Les rangées de robes. Les chaussures alignées au cordeau. La vie qui semblait avoir été… préparée pour moi ?

Mon nez s’est plissé de dégoût.

« Ce n’est pas réel… » ai-je marmonné entre mes dents, en secouant la tête comme si ce simple geste pouvait chasser cette sensation qui rampait sous ma peau.

La sensation que tout ça n’était qu’une plaisanterie cruelle.

C’était ça ?

On prend ces filles, on les sort de conditions de prison pour les jeter dans un décor immaculé ? On leur donne un faux espoir de normalité ?

J’avais l’impression d’être entrée dans quelque chose de complètement mis en scène…

Quelque chose dont je n’avais même pas accepté de faire partie…

Ma poitrine s’est serrée ; l’irritation est remontée à travers l’épuisement tandis que je me détournais brusquement de l’armoire.

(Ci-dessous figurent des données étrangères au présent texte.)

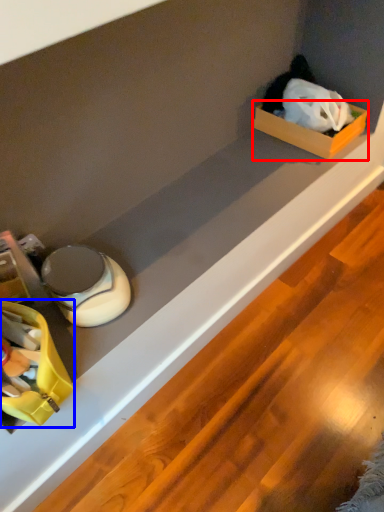 Question: Which point is further to the camera, box (highlighted by a red box) or storage box (highlighted by a blue box)?

Choices:
 (A) box
 (B) storage box

Answer: (A) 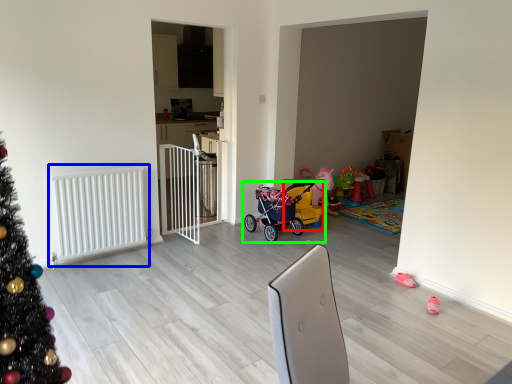 Question: Which object is positioned farthest from baby carriage (highlighted by a red box)? Select from radiator (highlighted by a blue box) and toy (highlighted by a green box).

Choices:
 (A) radiator
 (B) toy

Answer: (A) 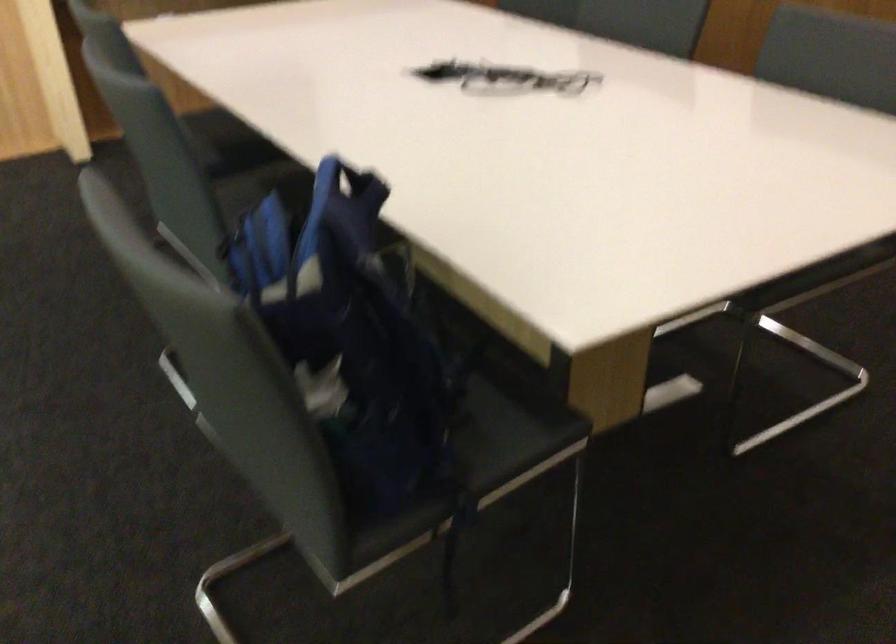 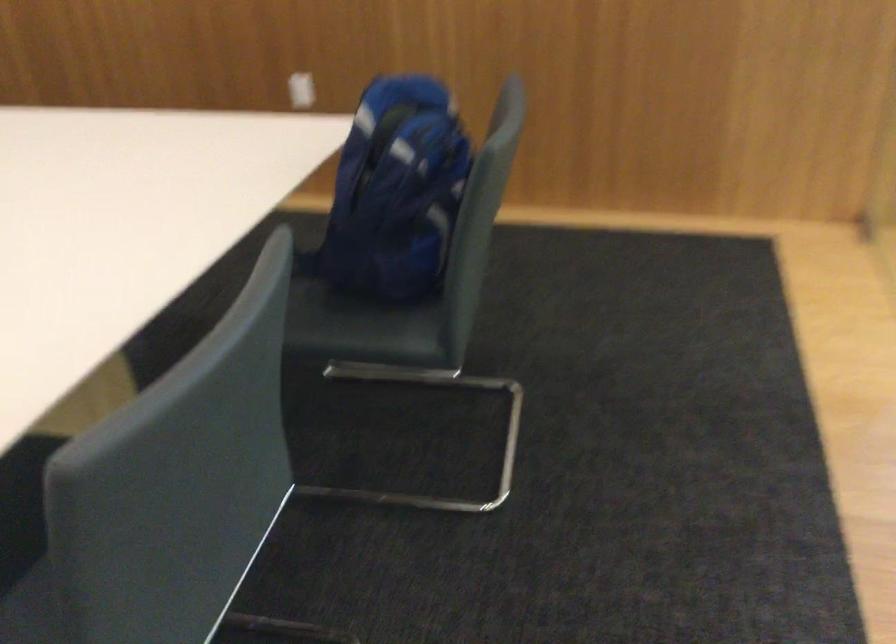 The point at [289,281] is marked in the first image. Where is the corresponding point in the second image?

(395, 192) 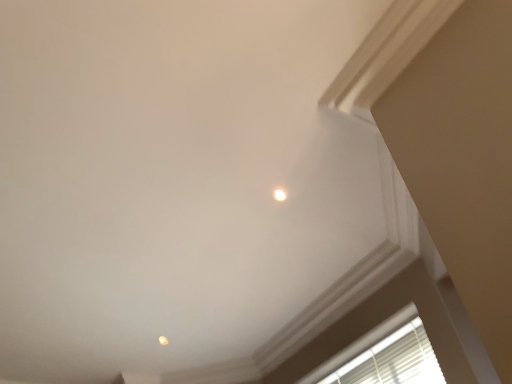 What do you see at coordinates (386, 355) in the screenshot?
I see `white blinds at lower right` at bounding box center [386, 355].

Where is `white glossy light fixture at upper center, the second dot when ordered from left to right`? white glossy light fixture at upper center, the second dot when ordered from left to right is located at coordinates (279, 194).

The height and width of the screenshot is (384, 512). Identify the location of matte orange light at upper center, acting as the 2th dot starting from the front. (163, 340).

From a real-world perspective, who is located lower, matte orange light at upper center, marked as the 1th dot in a left-to-right arrangement, or white blinds at lower right?

From a 3D spatial view, white blinds at lower right is below.

Between matte orange light at upper center, acting as the 2th dot starting from the front, and white blinds at lower right, which one is positioned in front?

white blinds at lower right is in front.

Could you tell me if matte orange light at upper center, acting as the 2th dot starting from the front, is turned towards white blinds at lower right?

No, matte orange light at upper center, acting as the 2th dot starting from the front, is not oriented towards white blinds at lower right.

Which object is positioned more to the right, matte orange light at upper center, marked as the second dot in a top-to-bottom arrangement, or white blinds at lower right?

white blinds at lower right.

Locate an element on the screen. The width and height of the screenshot is (512, 384). dot behind the white glossy light fixture at upper center, the 2th dot viewed from the back is located at coordinates (163, 340).

In the image, is matte orange light at upper center, arranged as the 1th dot when ordered from the bottom, positioned in front of or behind white glossy light fixture at upper center, the 2th dot viewed from the back?

matte orange light at upper center, arranged as the 1th dot when ordered from the bottom, is behind white glossy light fixture at upper center, the 2th dot viewed from the back.

From the image's perspective, does matte orange light at upper center, acting as the 2th dot starting from the front, appear higher than white glossy light fixture at upper center, which appears as the first dot when viewed from the front?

Je ne voulais plus regarder. Je ne voulais plus réfléchir à la raison pour laquelle tout ça avait été déposé là.

Je ne voulais pas penser à celui — ou à ceux — qui s’attendaient à me voir porter ces vêtements… à jouer le rôle qu’on avait écrit pour moi.

En soufflant entre mes dents, j’ai traversé le palier d’un pas rapide et j’ai poussé la porte de la salle de bains.

L’éclat blanc m’a presque aveuglée.

Trop propre.

Trop lisse.

Trop parfait.

Je suis allée droit au lavabo, ouvrant le robinet plus fort que nécessaire ; l’eau s’est mise à couler bruyamment dans le silence tandis que je m’agrippais au bord du plan de toilette.

Mon reflet m’a dévisagée.

À peine reconnaissable.

Cheveux en bataille.

Les yeux rouges, et l’un particulièrement gonflé. L’ecchymose — plus petite que je ne l’aurais cru — qui s’étalait sur mon visage…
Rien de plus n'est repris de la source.